The NHS recommends every supplements with vitamin D at the very least since you can't get enough from sun in the winter.

BudgetFoodie · 05/01/2024 12:54

Diet and exercise already good.
Just need a bit extra

OP posts:
nether · 05/01/2024 12:54

The best thing would be to avoid catching anything else.

Covid is really good at dysregulating your immune system, and the effect can last months/years. Other pathogens do that as well, but not as readily nor usually for as long.

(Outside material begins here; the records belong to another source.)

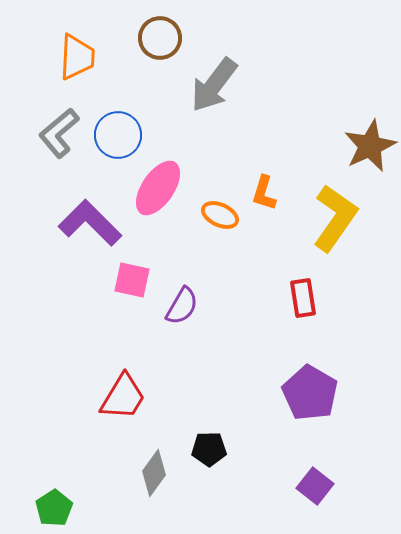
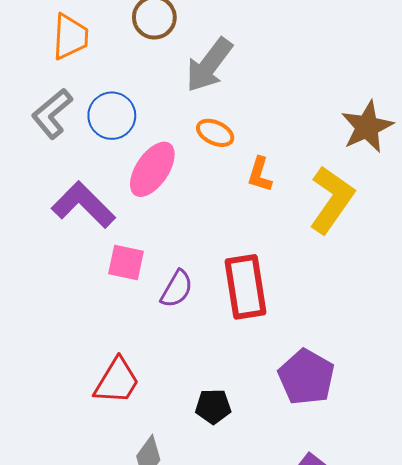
orange ellipse: (220, 215) -> (215, 133), moved
red rectangle: (303, 298) -> (246, 287), moved, size x1.6
black pentagon: (209, 449) -> (213, 406), moved

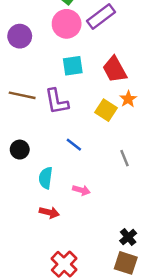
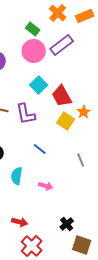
cyan square: (73, 66) -> (39, 85), turned -36
red trapezoid: (115, 69) -> (62, 96), moved
red arrow: (49, 212) -> (20, 222), moved
black cross: (128, 237) -> (67, 224), moved

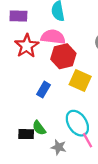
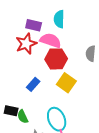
purple rectangle: (18, 16) -> (34, 25), moved
black rectangle: (26, 134) -> (11, 111), moved

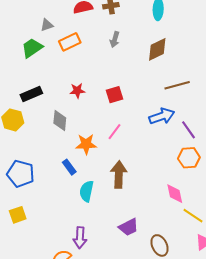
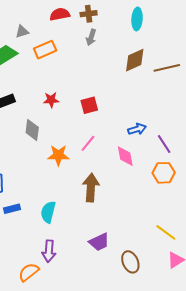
gray arrow: (115, 40) -> (91, 37), moved
brown line: (177, 85) -> (167, 68), moved
blue arrow: (162, 116) -> (137, 129), size x0.7
blue rectangle: (69, 167) -> (12, 209), moved, turned -70
cyan semicircle: (87, 191) -> (48, 212), moved
pink diamond: (175, 194) -> (125, 156), moved

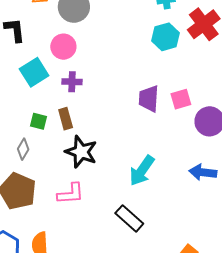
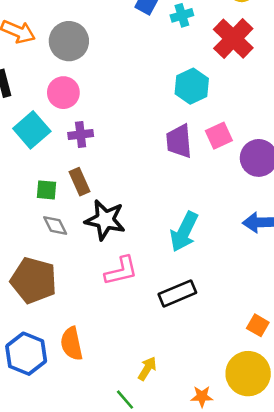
cyan hexagon: (166, 37) -> (192, 86), moved
gray diamond: (23, 149) -> (55, 225), moved, turned -50
pink L-shape: (71, 194) -> (121, 271), moved
black rectangle: (129, 218) -> (177, 293), turned -56

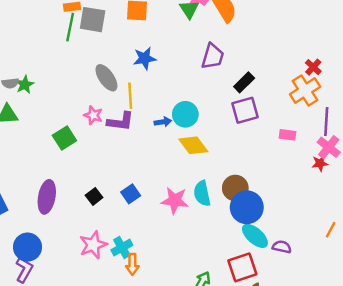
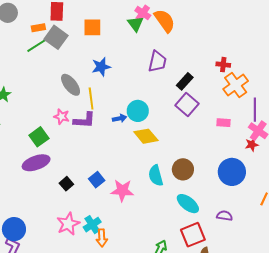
gray square: (93, 20) -> (56, 37), turned 30
green line: (70, 27) -> (38, 45), turned 50
red cross: (313, 67) -> (223, 65), moved, turned -32
purple square: (245, 110) -> (187, 104), turned -30
purple ellipse: (47, 197) -> (36, 163), moved, turned 64
pink star: (175, 200) -> (122, 190), moved
blue circle: (247, 207) -> (232, 172), moved
cyan ellipse: (255, 236) -> (188, 204), moved

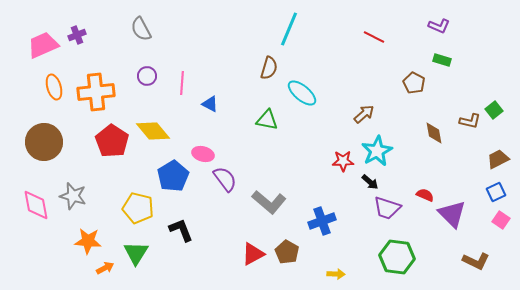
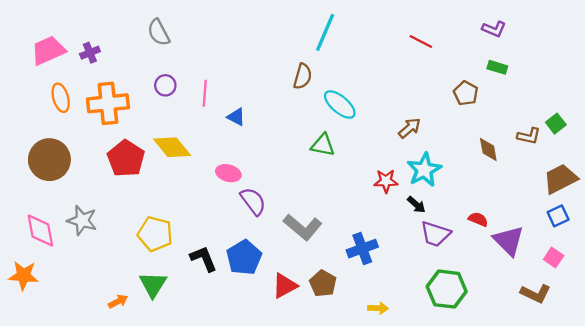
purple cross: (77, 35) -> (90, 53), moved
green triangle: (267, 120) -> (323, 145), moved
brown trapezoid: (498, 159) -> (560, 179), size x1.4
blue pentagon: (173, 176) -> (244, 258), moved
pink square: (501, 220) -> (554, 258), moved
orange star: (88, 241) -> (24, 276), moved

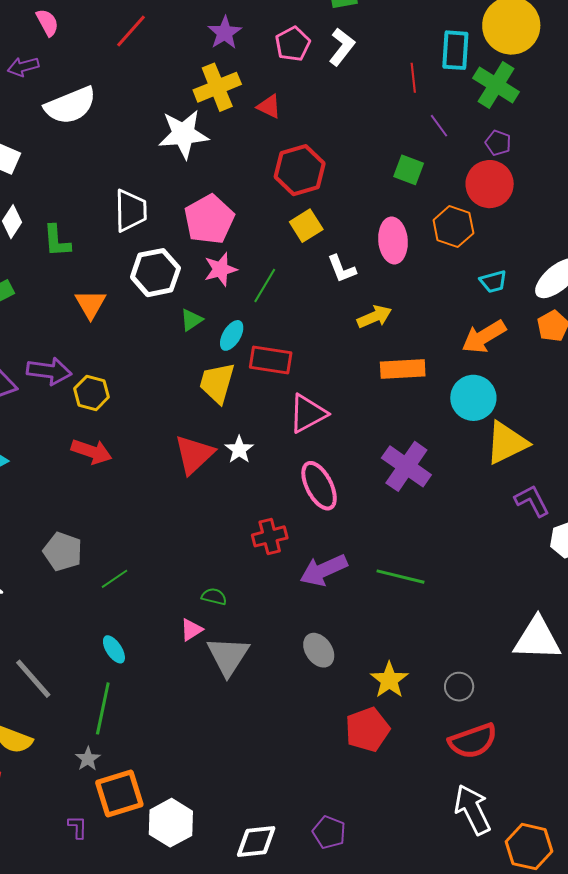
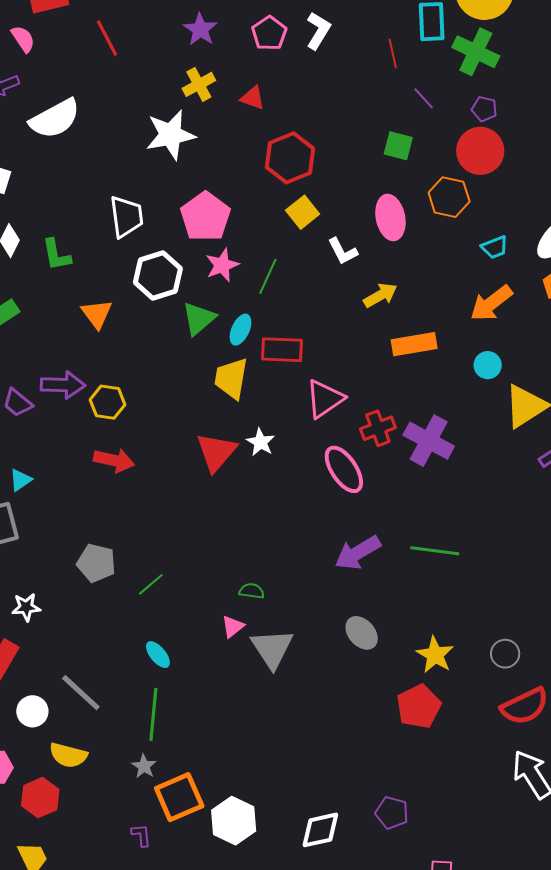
red line: (131, 31) -> (107, 38), turned -63
yellow cross: (217, 87) -> (199, 84), size x0.7
green triangle: (191, 320) -> (199, 319), size x1.5
cyan circle: (473, 398) -> (488, 365), size x0.6
red cross: (270, 536) -> (378, 428), moved

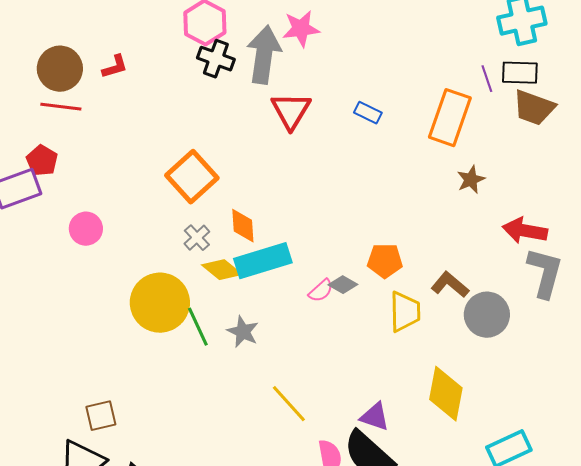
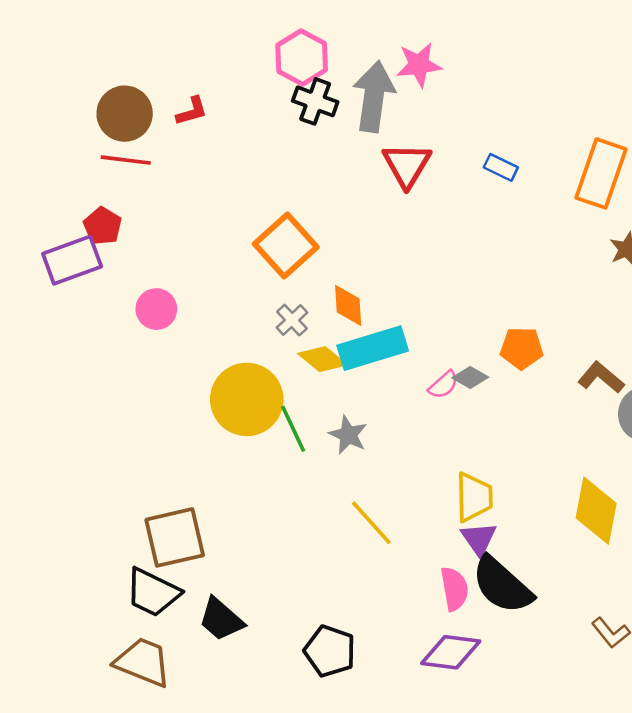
yellow trapezoid: (405, 312) -> (474, 497), moved
yellow line: (289, 404) -> (371, 523), moved
brown square: (101, 416) -> (175, 537), size x1.6
purple triangle: (375, 417) -> (479, 539), moved, turned 36

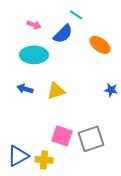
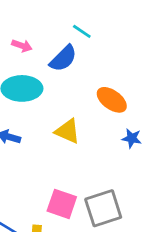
orange ellipse: (100, 45) -> (112, 100), moved
yellow triangle: (56, 91) -> (68, 131), moved, turned 42

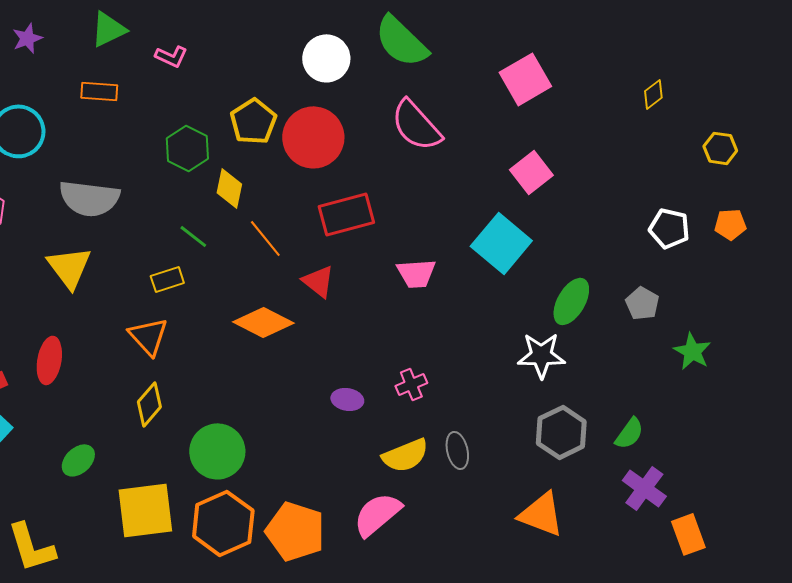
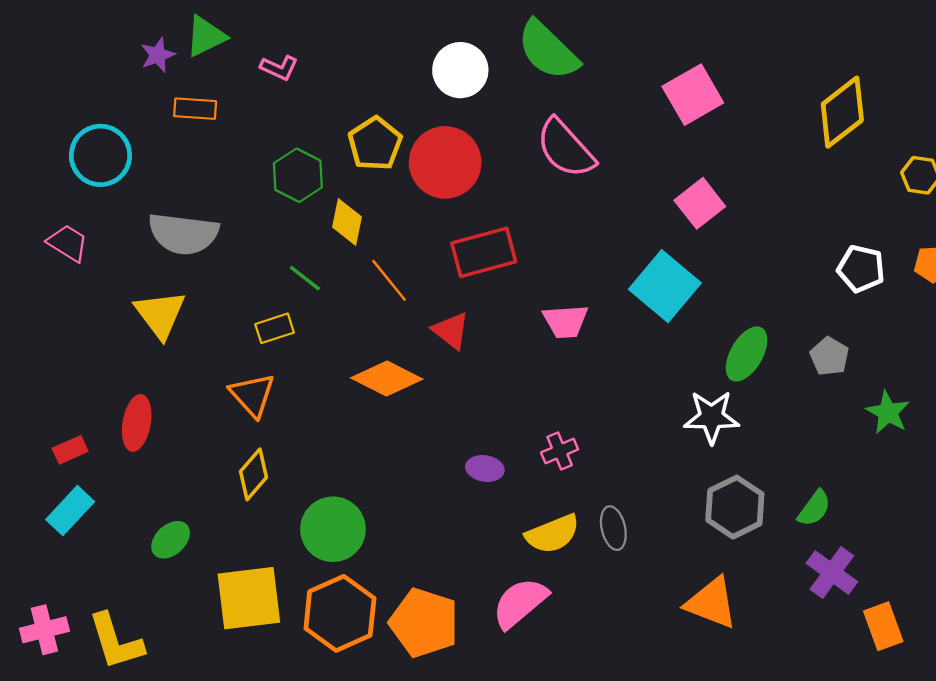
purple star: (27, 38) -> (158, 55), moved
yellow diamond: (653, 94) -> (842, 112), size x2.0

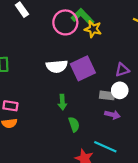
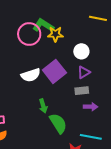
purple triangle: (122, 70) -> (84, 72), moved
white circle: (120, 90) -> (81, 51), moved
green semicircle: (74, 124) -> (58, 123), size x1.5

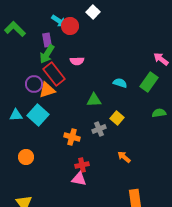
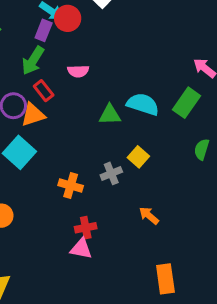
purple rectangle: (47, 40) -> (44, 30), moved, turned 32
red rectangle: (54, 74) -> (44, 91), size x0.6
cyan semicircle: (120, 83) -> (143, 104), size x1.5
green triangle: (94, 100) -> (110, 115), moved
green semicircle: (159, 113) -> (202, 149), turned -64

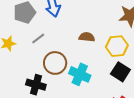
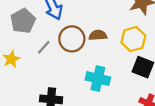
brown circle: (55, 63) -> (72, 39), moved

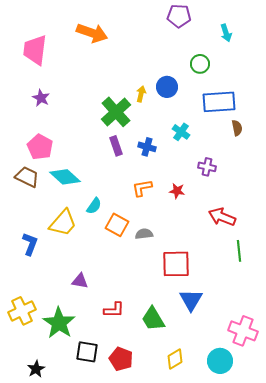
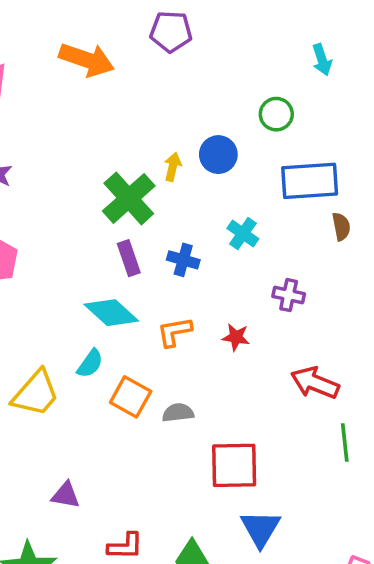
purple pentagon: (179, 16) -> (171, 32), moved
cyan diamond: (65, 177) -> (111, 313), moved

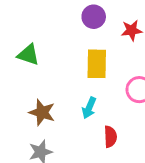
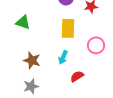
red semicircle: (110, 137) -> (77, 76), turned -120

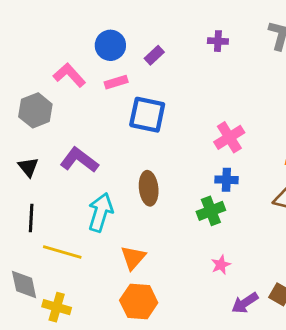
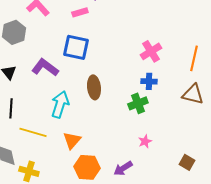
pink rectangle: (116, 82) -> (80, 12), moved
blue square: (147, 115) -> (76, 47), moved
orange triangle: (133, 258) -> (72, 140), moved
purple arrow: (245, 303) -> (123, 168), moved

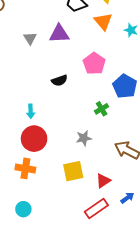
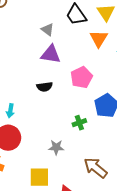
purple triangle: (59, 34) -> (51, 54), moved
gray triangle: (30, 38) -> (48, 29), moved, turned -32

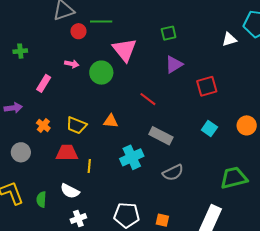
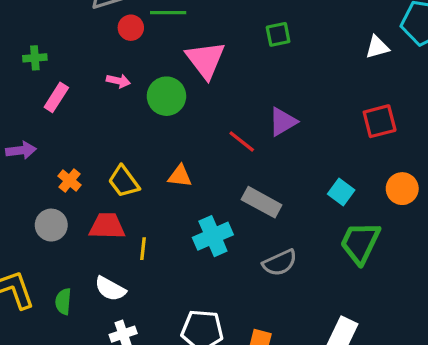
purple triangle: (174, 64) -> (283, 122), moved
pink rectangle: (44, 83) -> (56, 97), moved
red square: (207, 86) -> (380, 121), moved
yellow trapezoid: (76, 125) -> (124, 181), turned 30
gray circle: (21, 152) -> (51, 225), moved
green trapezoid: (234, 178) -> (360, 243), moved, turned -52

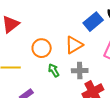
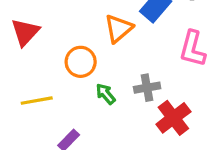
orange triangle: (74, 45) -> (118, 28), moved

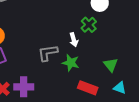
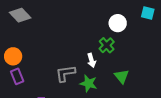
green triangle: (111, 65) -> (122, 76), moved

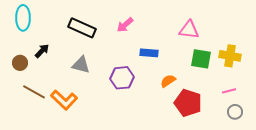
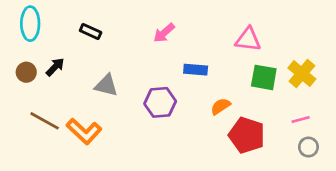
black rectangle: (82, 28) -> (91, 32), moved, size x0.6
yellow cross: (230, 56) -> (302, 74), turned 30
brown circle: (20, 63) -> (26, 72), moved

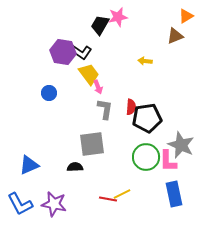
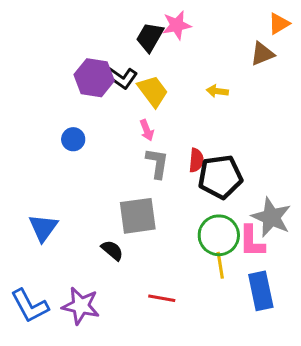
yellow trapezoid: (89, 74) -> (153, 91), moved
blue triangle: (29, 165) -> (43, 228), moved, turned -30
black semicircle: (75, 167) -> (112, 250), turned 42
yellow line: (122, 194) -> (220, 265), moved, turned -72

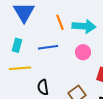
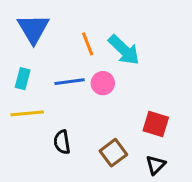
cyan arrow: (84, 26) -> (124, 50), turned 40
pink circle: (83, 52) -> (103, 83), moved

You would all benefit from a period in which your immune system recuperates without having to deal with anything else.

So - keep away from people with symptoms, reduce the frequency and duration you are indoors with people who you don't know, wear a mask when you have to be indoors with other people, lobby for better ventilation/filtration in schools and workplaces.

Cookerhood · 05/01/2024 12:57

If you have a varied diet you don't need vitamins, except perhaps vitamin d over the winter. If you want a multivitamin just use the cheapest generic one, it either has vitamins in or it doesn't, branding doesn't give any magical properties.

Delatron · 05/01/2024 12:57

Vitamin D is definitely important. Especially this time of year. The Better You sprays are good

AutumnFroglets · 05/01/2024 13:00

Everyone in the UK is advised to take a Vitamin D supplement during the winter months anyway. A basic supermarket multivitamin with a separate 1,000ug vitamin d taken every day will boost you up enough to see you through to Spring. Usually it takes 2-3 months before you see an improvement unless you were really low, so perservere.

EDIT - I use the Better You sprays for Vit D, B12 and Iron as well as a chewable kids multivitamin and see a huge difference after a fortnight, but I have a limited diet with no fresh fruit.

SoftPillowAllNight · 05/01/2024 13:01

Ashwagangha tablets

FormerlyPathologicallyHappy · 05/01/2024 13:02

You can’t supplement unless you have a deficiency. It takes time to recover from illness esp if you’ve had recurrent infections.